Given that the nervous system is a potential target for SARS-CoV-2, it is reasonable to consider COVID-19 associated encephalitis as a differential diagnosis in patients presenting with new‐onset neurological manifestations, with or without the presence of respiratory symptoms. However, it is important that focus on suspected COVID-19 does not lead clinicians to miss the diagnosis of other causes of neurological manifestations, especially rare prion diseases. Although sCJD is invariably fatal and there is currently no accepted treatment available, a timely and accurate diagnosis is crucial since several differential diagnoses are treatable [22]. Therefore, rapid, reliable and relatively noninvasive tests should be used to help early detection of CJD and prevent unnecessary investigations. An early diagnosis will give patients and their families the chance to receive a good standard of healthcare [23,24].

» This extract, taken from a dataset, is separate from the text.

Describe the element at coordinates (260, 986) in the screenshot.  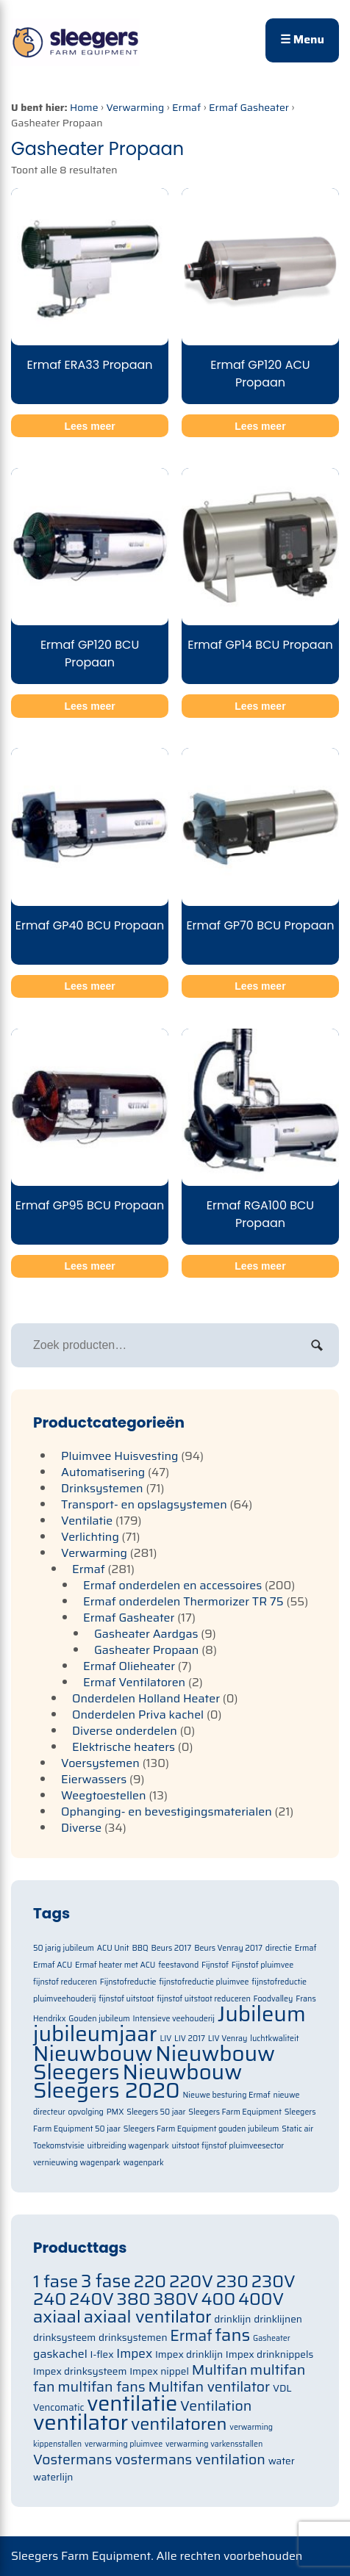 I see `Lees meer [Meer informatie over 'Ermaf GP70 BCU Propaan']` at that location.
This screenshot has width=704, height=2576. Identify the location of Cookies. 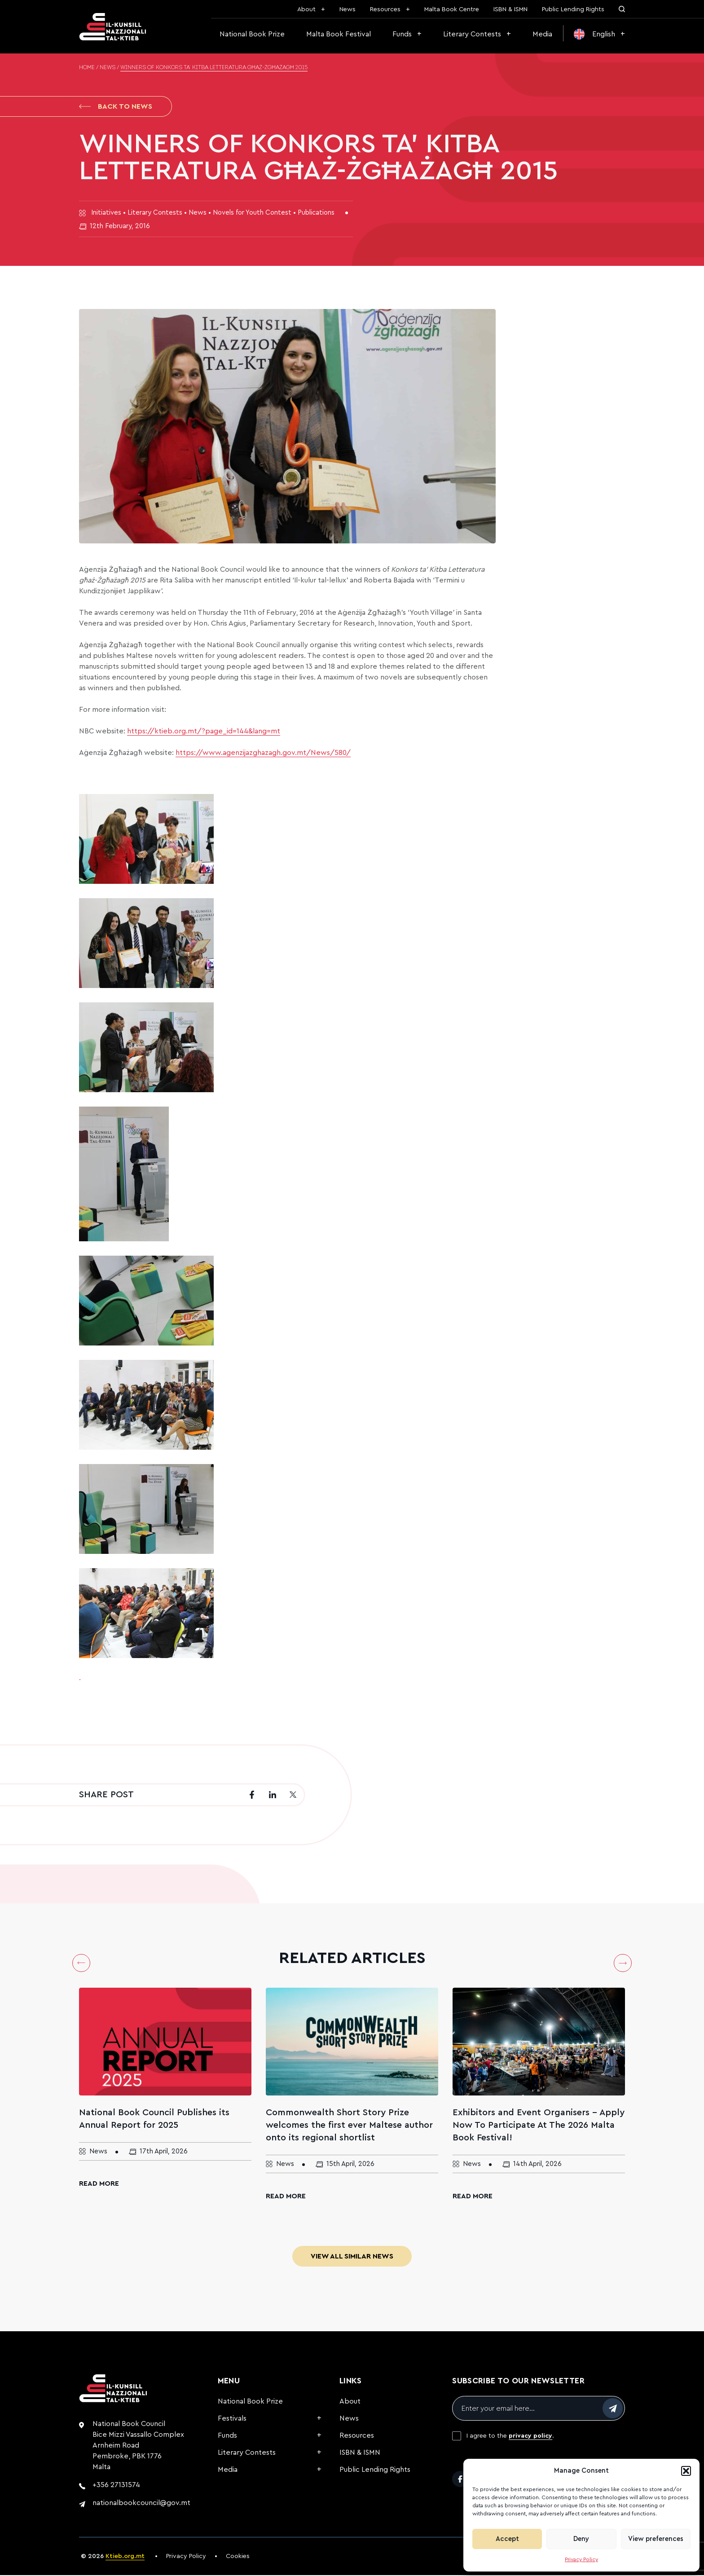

COVID-19 can present with neurological manifestations, including rapidly progressive cognitive decline, decreased muscle strength, ataxia, dizziness, headache, anosmia, hallucinations as well as ischemic stroke and intracerebral hemorrhage.

Given that the nervous system is a potential target for SARS-CoV-2, it is reasonable to consider COVID-19-associated encephalitis as a differential diagnosis in patients presenting with rapidly progressive dementia (RPD).

However, it is important that focus on suspected COVID-19 does not lead clinicians to miss other causes of RPDs, including rare prion diseases.

A rapid disease course, presence of myoclonus, detection of 14-3-3 protein in cerebrospinal fluid and MRI findings can help distinguish between sporadic Creutzfeldt–Jakob disease and other causes of RPD.

Rapid, reliable and relatively noninvasive tests should be used to help early detection of Creutzfeldt–Jakob disease and prevent unnecessary investigations.